| WHAT YOU ARE ASKED TO DO |
For the material below, count each line where the string "groups" appears, then return the total alone.

=== DATA FOR THE TASK ===

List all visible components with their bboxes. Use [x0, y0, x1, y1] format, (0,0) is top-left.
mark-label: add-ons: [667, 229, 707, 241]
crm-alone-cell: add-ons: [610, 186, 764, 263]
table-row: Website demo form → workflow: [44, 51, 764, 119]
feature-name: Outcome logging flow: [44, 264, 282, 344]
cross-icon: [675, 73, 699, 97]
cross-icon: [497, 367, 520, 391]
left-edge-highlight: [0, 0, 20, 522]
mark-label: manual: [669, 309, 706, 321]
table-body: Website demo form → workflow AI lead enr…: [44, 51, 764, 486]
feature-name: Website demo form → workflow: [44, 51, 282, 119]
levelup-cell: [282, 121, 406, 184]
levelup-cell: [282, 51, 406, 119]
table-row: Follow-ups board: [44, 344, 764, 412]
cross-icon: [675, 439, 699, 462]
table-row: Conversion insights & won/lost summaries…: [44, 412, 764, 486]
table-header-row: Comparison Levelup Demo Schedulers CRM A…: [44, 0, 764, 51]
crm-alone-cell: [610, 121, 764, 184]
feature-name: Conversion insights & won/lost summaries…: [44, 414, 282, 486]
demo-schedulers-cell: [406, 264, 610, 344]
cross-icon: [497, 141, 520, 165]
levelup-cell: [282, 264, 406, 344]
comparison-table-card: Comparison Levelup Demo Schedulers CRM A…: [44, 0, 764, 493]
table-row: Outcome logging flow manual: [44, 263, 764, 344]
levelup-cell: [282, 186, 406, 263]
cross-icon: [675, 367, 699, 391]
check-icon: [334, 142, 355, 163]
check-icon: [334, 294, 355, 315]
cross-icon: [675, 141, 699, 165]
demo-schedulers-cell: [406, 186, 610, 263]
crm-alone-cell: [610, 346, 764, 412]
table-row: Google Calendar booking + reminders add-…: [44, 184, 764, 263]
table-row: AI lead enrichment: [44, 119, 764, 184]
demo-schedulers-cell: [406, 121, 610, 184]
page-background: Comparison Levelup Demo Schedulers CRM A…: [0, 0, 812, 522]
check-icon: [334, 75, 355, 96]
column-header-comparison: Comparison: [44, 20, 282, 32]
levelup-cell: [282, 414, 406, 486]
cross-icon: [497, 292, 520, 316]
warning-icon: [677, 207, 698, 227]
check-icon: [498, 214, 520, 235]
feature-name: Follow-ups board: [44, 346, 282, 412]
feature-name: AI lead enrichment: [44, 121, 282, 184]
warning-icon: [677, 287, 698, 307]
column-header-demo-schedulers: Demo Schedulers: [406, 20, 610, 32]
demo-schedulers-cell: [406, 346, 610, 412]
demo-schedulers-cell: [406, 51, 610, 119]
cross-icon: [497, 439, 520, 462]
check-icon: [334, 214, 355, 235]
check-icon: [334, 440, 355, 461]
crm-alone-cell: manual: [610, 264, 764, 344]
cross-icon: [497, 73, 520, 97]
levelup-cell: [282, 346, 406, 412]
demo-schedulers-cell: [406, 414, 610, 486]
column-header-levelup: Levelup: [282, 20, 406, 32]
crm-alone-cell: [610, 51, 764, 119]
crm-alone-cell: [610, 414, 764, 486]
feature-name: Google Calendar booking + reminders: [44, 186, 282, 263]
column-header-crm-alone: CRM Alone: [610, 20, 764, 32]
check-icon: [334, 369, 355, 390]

===
=== DATA FOR THE TASK ===

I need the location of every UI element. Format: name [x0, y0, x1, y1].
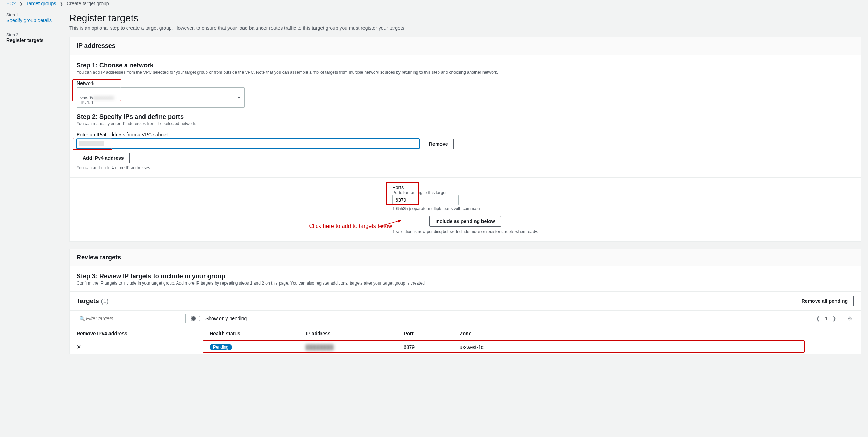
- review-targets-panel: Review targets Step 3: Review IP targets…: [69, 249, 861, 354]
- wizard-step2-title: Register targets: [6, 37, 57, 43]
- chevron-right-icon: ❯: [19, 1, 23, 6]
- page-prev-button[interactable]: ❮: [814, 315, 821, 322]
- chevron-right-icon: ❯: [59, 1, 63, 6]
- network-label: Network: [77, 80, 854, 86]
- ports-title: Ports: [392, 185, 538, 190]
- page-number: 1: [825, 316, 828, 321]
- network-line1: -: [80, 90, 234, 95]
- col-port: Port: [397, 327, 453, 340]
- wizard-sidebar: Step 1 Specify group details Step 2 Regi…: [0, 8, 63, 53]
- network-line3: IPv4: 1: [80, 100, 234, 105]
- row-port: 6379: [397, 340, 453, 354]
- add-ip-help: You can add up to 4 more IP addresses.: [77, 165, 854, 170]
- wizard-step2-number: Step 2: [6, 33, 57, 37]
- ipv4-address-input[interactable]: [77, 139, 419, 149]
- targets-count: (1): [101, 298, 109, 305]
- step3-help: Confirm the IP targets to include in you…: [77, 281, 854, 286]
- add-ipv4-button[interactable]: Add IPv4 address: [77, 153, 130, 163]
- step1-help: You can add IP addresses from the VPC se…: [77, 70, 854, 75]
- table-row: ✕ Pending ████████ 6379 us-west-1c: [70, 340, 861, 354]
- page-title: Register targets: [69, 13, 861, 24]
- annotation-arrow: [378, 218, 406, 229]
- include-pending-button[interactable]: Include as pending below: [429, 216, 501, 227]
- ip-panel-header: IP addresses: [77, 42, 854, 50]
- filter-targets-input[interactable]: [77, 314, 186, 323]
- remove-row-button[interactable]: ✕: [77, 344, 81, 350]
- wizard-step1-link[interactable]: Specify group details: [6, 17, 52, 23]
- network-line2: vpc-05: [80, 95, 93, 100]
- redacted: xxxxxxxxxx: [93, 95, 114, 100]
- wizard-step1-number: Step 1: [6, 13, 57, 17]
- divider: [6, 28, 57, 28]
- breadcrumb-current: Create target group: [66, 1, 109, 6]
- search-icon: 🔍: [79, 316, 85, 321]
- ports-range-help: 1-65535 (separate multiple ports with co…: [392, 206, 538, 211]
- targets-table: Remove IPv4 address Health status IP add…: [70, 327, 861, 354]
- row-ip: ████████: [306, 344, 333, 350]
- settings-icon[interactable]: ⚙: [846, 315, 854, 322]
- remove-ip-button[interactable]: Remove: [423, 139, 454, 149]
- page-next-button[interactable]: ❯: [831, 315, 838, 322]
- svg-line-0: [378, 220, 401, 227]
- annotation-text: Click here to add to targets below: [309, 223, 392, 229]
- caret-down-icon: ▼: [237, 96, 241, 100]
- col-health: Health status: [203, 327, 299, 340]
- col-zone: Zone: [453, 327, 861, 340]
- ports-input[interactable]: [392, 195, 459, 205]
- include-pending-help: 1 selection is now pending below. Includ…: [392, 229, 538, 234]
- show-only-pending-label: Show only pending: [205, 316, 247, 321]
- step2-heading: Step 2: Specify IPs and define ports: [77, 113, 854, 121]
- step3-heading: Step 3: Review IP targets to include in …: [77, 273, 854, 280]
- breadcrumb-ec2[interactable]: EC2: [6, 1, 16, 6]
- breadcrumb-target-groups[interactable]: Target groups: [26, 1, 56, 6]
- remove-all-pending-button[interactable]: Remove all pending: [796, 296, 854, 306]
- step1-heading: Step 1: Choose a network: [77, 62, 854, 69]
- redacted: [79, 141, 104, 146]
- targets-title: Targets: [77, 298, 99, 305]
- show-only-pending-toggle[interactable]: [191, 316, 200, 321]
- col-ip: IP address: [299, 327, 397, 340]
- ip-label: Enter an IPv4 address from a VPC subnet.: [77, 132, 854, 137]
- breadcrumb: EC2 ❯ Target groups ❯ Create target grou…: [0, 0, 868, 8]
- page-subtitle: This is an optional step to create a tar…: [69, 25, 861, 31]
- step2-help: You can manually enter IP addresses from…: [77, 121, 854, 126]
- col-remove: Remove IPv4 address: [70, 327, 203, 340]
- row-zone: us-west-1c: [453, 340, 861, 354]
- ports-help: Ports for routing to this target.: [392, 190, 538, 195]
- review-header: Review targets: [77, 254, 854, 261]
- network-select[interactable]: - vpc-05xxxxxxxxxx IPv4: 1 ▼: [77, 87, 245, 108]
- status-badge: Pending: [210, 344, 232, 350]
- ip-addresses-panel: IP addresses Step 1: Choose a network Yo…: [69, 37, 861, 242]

===
=== DATA FOR THE TASK ===

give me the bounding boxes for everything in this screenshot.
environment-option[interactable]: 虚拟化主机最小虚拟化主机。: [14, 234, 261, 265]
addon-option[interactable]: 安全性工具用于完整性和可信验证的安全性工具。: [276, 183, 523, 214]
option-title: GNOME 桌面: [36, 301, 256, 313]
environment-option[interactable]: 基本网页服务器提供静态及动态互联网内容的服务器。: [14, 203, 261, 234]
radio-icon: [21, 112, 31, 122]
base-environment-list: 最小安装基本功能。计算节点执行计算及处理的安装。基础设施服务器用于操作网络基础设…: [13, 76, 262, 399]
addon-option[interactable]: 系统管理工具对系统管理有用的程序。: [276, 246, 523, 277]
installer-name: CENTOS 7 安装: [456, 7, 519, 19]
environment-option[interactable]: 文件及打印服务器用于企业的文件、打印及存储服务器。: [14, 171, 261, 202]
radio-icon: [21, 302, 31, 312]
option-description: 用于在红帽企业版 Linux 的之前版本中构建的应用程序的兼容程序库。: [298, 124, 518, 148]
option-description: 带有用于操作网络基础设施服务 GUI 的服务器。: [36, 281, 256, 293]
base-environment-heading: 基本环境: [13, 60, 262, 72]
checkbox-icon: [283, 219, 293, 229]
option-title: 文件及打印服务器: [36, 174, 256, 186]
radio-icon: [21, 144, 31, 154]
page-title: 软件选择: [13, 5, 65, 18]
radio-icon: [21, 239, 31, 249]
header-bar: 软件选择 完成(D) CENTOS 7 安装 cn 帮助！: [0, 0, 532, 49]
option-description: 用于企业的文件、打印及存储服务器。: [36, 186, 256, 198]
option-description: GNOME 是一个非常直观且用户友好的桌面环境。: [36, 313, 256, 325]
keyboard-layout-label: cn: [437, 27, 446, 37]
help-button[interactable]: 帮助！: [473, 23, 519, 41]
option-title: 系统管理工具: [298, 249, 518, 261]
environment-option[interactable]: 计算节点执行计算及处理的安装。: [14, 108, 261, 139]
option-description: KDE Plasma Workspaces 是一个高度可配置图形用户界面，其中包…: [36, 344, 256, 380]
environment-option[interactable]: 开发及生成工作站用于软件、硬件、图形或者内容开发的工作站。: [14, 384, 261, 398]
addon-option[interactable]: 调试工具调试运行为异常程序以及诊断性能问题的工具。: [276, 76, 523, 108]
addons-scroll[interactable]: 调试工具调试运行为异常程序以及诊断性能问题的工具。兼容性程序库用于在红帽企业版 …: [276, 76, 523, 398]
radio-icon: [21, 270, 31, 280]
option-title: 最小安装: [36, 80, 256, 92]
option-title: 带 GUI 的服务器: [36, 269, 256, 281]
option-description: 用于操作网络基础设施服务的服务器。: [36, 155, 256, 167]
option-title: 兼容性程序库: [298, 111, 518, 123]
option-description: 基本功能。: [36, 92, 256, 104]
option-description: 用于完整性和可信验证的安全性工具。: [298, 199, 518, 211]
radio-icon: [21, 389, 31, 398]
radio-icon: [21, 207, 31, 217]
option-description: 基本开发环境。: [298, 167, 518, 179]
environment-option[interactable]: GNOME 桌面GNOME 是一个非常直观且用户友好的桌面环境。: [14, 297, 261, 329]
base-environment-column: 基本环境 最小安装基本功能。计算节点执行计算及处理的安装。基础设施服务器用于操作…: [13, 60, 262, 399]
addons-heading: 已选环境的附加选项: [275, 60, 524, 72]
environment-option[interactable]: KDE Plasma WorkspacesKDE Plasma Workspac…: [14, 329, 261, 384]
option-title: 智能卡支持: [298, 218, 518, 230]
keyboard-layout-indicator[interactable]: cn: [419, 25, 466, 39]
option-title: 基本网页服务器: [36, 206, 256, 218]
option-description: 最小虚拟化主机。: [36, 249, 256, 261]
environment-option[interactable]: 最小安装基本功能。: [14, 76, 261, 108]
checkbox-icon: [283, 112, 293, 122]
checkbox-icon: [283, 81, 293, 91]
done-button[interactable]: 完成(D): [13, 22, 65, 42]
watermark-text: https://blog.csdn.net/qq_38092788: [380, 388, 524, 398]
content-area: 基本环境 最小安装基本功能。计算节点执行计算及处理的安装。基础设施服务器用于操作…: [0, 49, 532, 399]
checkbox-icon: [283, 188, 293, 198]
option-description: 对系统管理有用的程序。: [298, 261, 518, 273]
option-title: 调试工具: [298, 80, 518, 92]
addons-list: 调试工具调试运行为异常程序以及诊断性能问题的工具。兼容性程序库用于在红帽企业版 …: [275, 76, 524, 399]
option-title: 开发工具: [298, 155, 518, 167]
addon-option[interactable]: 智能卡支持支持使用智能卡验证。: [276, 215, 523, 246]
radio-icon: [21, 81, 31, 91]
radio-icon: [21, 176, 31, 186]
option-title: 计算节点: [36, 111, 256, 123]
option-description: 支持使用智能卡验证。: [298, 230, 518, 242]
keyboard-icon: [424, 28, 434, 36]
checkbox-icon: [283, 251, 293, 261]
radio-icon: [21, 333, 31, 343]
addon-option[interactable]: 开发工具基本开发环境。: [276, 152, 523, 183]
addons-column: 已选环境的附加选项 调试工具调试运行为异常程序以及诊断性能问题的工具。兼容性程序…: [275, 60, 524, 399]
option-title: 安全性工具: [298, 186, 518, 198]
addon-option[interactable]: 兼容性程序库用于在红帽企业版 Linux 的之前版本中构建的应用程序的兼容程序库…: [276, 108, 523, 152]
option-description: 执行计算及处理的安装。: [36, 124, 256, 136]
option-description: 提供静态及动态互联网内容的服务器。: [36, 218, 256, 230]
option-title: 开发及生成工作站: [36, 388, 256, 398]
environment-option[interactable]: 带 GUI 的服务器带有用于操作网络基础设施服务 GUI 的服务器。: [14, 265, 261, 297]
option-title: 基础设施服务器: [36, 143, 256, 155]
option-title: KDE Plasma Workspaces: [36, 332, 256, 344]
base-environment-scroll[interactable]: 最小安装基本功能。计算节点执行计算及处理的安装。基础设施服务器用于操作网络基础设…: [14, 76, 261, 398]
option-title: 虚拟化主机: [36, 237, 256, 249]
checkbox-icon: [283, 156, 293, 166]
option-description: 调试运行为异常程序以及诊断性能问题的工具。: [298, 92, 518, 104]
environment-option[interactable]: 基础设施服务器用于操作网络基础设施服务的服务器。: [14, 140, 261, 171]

===

| RESPONSE |
2